President Obama signed legislation on New Year’s Eve that could cut off from the U.S. economy any foreign companies that buy oil through the Iranian central bank. If implemented on schedule in June, that would make it much more difficult for Iran to sell its oil.
U.S. and allied diplomats also are trying to convince Japan and South Korea, which together buy about 25% of Iran’s oil exports, to shift to other suppliers. Several senior officials, including Treasury Secretary Timothy F. Geithner and Kurt Campbell, the State Department’s top Asia envoy, have headed to the region to discuss the sanctions, among other topics.
Even China, which for years has led the opposition to sanctions, has cut Iranian oil imports sharply in recent weeks as it seeks deep discounts on what it does buy — a potential blow to Iran’s treasury. China thus stands to gain in the crisis.
Iranian leaders are believed to be anxious to prevent unrest before parliamentary elections in March. Economic stagnation and high unemployment were major issues in Iran’s contentious 2009 elections, which erupted into major protests after the government confirmed the reelection of President Mahmoud Ahmadinejad.
Since then, the so-called Arab Spring uprisings have toppled or challenged autocratic rulers across the region.
Anger in Tehran over rising prices is palpable, however.

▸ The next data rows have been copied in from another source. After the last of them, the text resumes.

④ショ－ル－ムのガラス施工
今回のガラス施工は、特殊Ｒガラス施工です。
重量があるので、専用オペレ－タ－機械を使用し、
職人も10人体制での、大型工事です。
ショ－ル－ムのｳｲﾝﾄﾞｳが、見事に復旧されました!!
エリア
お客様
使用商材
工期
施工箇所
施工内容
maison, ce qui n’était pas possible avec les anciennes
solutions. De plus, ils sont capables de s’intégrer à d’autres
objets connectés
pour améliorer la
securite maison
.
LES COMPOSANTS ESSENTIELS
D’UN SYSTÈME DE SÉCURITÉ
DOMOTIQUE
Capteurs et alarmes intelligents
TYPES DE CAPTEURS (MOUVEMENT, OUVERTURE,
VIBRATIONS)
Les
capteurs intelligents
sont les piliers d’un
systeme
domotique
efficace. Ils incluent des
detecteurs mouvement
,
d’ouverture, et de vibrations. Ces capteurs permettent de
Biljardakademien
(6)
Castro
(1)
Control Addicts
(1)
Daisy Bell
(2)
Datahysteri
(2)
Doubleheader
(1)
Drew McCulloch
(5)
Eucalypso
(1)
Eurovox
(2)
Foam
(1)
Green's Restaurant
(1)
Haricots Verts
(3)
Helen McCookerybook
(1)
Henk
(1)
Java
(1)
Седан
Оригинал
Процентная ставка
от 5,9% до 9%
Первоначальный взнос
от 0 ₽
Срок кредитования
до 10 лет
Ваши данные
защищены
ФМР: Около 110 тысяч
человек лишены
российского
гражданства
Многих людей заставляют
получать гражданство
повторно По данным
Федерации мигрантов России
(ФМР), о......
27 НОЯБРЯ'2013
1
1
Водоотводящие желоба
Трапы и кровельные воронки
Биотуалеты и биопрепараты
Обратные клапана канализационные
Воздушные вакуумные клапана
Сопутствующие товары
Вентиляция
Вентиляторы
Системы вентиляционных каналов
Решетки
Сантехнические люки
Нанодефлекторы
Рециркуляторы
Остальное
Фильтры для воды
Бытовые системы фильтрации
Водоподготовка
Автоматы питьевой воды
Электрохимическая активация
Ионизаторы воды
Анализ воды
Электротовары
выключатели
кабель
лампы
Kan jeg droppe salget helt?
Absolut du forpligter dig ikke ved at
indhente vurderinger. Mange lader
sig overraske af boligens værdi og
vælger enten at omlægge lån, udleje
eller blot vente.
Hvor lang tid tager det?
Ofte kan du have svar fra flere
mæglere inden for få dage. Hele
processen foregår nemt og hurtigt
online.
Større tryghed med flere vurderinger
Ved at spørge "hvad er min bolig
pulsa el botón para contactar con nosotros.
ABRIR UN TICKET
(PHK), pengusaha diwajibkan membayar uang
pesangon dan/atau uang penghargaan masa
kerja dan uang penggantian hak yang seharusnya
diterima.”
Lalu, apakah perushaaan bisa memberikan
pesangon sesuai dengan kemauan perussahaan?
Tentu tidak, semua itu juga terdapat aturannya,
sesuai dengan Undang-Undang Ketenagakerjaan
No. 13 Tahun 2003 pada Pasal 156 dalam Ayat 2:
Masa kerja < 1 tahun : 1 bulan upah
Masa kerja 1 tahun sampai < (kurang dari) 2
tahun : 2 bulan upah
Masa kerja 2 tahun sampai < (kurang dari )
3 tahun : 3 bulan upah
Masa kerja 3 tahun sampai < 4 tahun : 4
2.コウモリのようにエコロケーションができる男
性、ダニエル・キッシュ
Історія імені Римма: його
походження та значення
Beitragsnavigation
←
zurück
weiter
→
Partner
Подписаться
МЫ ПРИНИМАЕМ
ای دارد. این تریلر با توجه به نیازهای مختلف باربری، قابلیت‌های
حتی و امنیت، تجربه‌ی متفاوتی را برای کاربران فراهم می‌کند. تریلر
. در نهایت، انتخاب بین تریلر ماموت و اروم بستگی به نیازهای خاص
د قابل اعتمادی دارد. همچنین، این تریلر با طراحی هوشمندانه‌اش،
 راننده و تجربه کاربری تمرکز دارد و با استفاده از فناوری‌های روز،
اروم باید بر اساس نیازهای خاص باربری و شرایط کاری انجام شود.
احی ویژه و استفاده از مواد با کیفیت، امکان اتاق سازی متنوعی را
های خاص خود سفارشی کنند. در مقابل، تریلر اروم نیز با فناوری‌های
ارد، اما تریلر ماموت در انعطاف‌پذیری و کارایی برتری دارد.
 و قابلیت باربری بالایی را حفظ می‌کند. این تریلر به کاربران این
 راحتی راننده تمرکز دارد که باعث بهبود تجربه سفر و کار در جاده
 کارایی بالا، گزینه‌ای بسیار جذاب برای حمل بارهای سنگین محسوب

Inflation has ravaged the budgets of working-class Iranians, driving up discontent amid fears that even steeper hikes could be on the horizon, observers say.
The price of milk has risen about 20% in the last three months in Tehran, while prices for many imported goods have jumped more dramatically.
The value of Iran’s currency, the rial, recently fell to its lowest level in years against the U.S. dollar, with money traders offering as much as 18,000 rials for a dollar. The official rate generally varies between 11,000 and 12,000.
“Those who are risk takers in their business do not enter the market,” said Tehran-based economist Syrous Qaninejad. “The impact of sanctions is so evident that even some officials are not able to deny it or play it down.”
Last week, Iranian oil minister Rostam Ghasemi described stepped-up Western sanctions as an escalation of the “economic war” targeting Tehran, the official Islamic Republic News Agency reported.
More than a year ago, Tehran removed decades-old subsidies for food and energy in a bid to boost its flagging economy, replacing the system with cash subsidies to needy families. But residents say inflation has slashed the value of the cash transfers, drastically reducing their buying power.
Amir Hosian, a kitchenware seller in downtown Tehran, said the prices of imports from neighboring Turkey have been rising sharply. “The wholesaler argues to retailers that rials are devalued. So if I sell my inventories now, I have to pay 40% more to replenish my shelves.”
Masoud Sarhangi, a printer, said the price of imported paper for books and notepads has increased 20% in the last 10 days. “I have to pay cash as there is no credit.”
Still, the sanctions strategy carries political risks for Obama. As the presidential campaign heats up, his Republican rivals are slamming him for moving too timidly to stop Iran’s nuclear ambitions. And if he delays implementing the new sanctions to keep oil prices from skyrocketing, he is likely to face a new avalanche of criticism.
The ultimate risk, of course, is that the sanctions fail to convince Iran’s leaders to give up their nuclear program. That is “the multibillion-dollar question,” said a senior European diplomat.
Times staff writer Richter reported from Washington and special correspondent Mostaghim from Tehran.